Again, you’re focused on what your log says–from the request having been run. We await your getting evidence (such as via fr) of whether a) it’s BEING called from lucee, or indeed if b) FR shows it TRYING to run when called–which is a separate point–such as if it tries but fails to run.
I appreciate how someone in your situation may want to focus more on what’s broken about Lucee, but we don’t yet know where the problem is.
OK…so this log that I’m talking about is from the new test task that I added last friday…the only thing it does is log a message and exit…
I figured if the allcall schedule page stopped running but this one kept running, I could add a cfhtml call there that could log any problems, but apparently both tasks stopped executing.
Anyways, I just found out how to set scheduler.log level to INFO …looks like that’s what I needed to see the client side of the scheduler request…looks like it’s working so far.
Turns out those times match when our VMWare snapshots are scheduled…
We just tried a manual snapshot and …BAM, the system clock jumped ahead 8 hours! …actually, 7 hours, 56 minutes, 49 seconds…The logs look exactly like what we’ve been seeing.
No idea why yet.
Also, don’t know when the clock is getting corrected. I’m not seeing any corresponding backwards time jumps in the logs when ntp server fixes the system time, except for when I ran it manually, just now…
…also doesn’t explain why it would work with Windows task scheduler but not Lucee’s scheduler…

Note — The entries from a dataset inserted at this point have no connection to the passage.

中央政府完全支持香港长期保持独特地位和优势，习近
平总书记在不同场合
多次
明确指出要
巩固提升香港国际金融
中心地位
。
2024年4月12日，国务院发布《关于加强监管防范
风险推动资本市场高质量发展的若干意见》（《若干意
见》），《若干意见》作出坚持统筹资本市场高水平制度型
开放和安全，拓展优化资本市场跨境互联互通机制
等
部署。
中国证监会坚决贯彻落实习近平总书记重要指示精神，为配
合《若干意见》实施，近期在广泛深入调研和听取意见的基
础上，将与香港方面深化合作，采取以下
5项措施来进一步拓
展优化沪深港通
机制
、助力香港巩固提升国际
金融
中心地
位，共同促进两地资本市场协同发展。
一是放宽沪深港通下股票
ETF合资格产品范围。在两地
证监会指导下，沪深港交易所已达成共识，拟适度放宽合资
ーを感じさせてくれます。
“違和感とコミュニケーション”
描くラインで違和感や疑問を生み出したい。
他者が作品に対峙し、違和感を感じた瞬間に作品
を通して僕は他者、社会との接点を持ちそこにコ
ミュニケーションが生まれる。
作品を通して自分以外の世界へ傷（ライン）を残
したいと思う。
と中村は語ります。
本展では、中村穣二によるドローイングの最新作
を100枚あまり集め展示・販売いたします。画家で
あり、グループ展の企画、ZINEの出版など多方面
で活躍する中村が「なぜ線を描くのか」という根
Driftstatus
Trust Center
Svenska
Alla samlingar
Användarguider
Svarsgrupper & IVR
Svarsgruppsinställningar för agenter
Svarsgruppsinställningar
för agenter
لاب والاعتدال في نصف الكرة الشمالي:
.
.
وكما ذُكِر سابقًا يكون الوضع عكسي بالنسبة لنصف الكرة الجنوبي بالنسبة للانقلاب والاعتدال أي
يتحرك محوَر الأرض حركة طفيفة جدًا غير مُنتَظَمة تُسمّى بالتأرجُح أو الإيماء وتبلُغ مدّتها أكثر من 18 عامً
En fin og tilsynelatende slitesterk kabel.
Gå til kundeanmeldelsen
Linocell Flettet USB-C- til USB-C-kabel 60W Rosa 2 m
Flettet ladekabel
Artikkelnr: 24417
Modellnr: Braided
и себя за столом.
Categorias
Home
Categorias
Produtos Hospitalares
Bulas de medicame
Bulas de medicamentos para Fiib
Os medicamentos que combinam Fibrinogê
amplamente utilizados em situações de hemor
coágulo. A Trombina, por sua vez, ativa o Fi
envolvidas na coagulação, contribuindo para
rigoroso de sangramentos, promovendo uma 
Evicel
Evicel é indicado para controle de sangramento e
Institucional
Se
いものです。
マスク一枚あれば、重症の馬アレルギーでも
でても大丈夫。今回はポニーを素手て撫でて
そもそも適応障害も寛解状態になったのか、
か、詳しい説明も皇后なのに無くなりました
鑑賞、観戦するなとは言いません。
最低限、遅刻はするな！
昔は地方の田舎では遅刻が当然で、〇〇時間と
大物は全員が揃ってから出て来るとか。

OK, I think I have an explanation for everything now…
The VMWare host clock had the wrong tz set, and no ntp time management (so almost, but not exactly 8 hours fast).
Apparently, running a snapshot syncs the vm time with the host time.
Lucee scheduler continues running every minute, but it thinks it is 8 hours ahead.
Windows eventually checks the ntp time server and corrects the system clock.
Lucee task scheduler looks at our scheduled tasks and checks against the last time they were run. Now it looks like the previous trigger was 8 hours in the future, so it doesn’t run any tasks until 1 minute after the last run time.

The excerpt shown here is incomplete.